As I realised that, I began to wonder more about the black spaniel. Why should such a man keep a pet—a man, too, who was so incessantly occupied that he had no time for amusement, for almost any relaxations? And why had the butler—for I now felt sure that I had seen his face contorted for an instant on the evening when I had spoken to him of the black spaniel—why had the butler felt such amazement, or bitter contempt, or sardonic amusement, when I had alluded to the possibility of Deeming giving the black spaniel a run?
It almost began to seem to me just then as if the black spaniel were a baleful chimera, like the creation of a madman’s brain, a nothingness that yet can govern, can terrify, can cause tragic events and lead to bitterness and crime. Who had ever seen this creature? Where was it, in what place of concealment? Did it ever come forth into the light of day? I longed to know something of it, of its existence in that house, of its relations with its master.
Perhaps Vernon knew or would know. He lived next door. He had gone there to discover; of that I was sure. He watched at his window to see the spaniel let out. He listened at his wall at night, perhaps, to hear its whining.
Perhaps Vernon knew or would know.
And when he knew, would he tell me?
In the afternoon of that day I received a note from Deeming—
I waited for you to come back for an age. What was the matter? I am very sorry about your dog. The fact is I am not very well and in a nervous condition, and it startled me to come suddenly upon it in the dimly lighted hall. Let me know when we can meet.
P. D.
That was the note. I read it several times before I threw it into the waste-paper basket. But I did not answer it. I felt that I did not want to meet Deeming again for some time.

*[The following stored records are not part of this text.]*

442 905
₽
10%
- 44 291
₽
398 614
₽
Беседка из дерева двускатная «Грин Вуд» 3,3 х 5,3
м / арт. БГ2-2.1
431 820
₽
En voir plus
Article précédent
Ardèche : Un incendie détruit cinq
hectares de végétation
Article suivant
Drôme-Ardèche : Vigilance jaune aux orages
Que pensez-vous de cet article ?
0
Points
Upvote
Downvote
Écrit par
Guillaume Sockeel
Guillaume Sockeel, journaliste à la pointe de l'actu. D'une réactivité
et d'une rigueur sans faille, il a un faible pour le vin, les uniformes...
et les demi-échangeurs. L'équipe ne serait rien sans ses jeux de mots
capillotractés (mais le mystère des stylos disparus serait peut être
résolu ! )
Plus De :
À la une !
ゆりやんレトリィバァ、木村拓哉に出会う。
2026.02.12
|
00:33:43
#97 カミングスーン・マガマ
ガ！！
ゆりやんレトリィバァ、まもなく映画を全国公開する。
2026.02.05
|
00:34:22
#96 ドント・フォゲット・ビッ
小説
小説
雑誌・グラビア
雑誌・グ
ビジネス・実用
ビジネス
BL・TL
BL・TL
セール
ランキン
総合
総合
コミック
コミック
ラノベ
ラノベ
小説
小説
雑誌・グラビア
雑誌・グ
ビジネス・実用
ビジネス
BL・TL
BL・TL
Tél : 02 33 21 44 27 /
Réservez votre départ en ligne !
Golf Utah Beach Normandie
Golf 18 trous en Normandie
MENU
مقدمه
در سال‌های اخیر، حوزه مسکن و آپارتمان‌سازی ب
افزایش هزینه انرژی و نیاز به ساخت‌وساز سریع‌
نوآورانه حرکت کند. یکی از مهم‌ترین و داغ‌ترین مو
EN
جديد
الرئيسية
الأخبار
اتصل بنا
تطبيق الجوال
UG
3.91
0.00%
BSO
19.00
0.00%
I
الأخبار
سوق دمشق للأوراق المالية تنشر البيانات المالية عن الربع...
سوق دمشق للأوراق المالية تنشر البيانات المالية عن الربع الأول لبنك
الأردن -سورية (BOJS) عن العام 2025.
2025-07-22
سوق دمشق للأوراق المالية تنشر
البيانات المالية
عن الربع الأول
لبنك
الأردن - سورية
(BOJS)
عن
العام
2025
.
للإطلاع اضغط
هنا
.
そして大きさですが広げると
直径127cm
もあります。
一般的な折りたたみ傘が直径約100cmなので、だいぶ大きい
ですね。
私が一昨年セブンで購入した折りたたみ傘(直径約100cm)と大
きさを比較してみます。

I felt that. Fate willed it that I should never look upon him again as mortal man. Within two days from that time I was called to the North of England by the serious illness of my dear mother, who lived in Cumberland. And there I remained until she died. Her death took place on the twenty-seventh of June. Her funeral was three days later. After it was over I returned to the house where I had been born, where I was now quite alone with the servants. I had to wind up many affairs, to put many things in order, to sort and examine papers and pay off some of the household. Despite my grief I was obliged to be busy, to be practical. For several days I was so much occupied that I did not look at a newspaper. I even set aside the letters that came by the post—letters of condolence, I felt sure they were, most of them—wishing to read them and answer them all together when I had leisure, and felt less miserable and deserted, and more able to take an interest in such affairs as were not actually forced upon me.
At last one evening I had got through everything. I had dined, and was sitting alone in the drawing-room, where my mother had always sat, feeling really almost as if I dwelt in a world unpeopled, or peopled only by the spectres of those who once had lived, when a servant came in with the last post. There were no letters, only two or three papers from London. Without interest, merely to do something, I tore the paper covering from one and unfolded it. My eyes fell at once upon the following paragraph—
As so many rumours have been put into circulation with regard to the lamented decease of Dr. Peter Deeming, which took place on the 30th of June, we are glad to be able to state authoritatively that the actual cause of death was blood-poisoning, which was, it seems, set up by the bite of a dog. Doctor Deeming, like many other eminent medical men, while solicitous for the health of others, was singularly careless about his own. The bite was severe, but he took little heed of it, although he had the dog, which was a pet, destroyed. He has now paid the penalty of his regrettable carelessness, and society is the poorer. For no West End physician was more trusted and esteemed by his patients than Dr. Deeming.
The paper dropped from my hand.
So Deeming and the black spaniel were dead! And each had destroyed the other!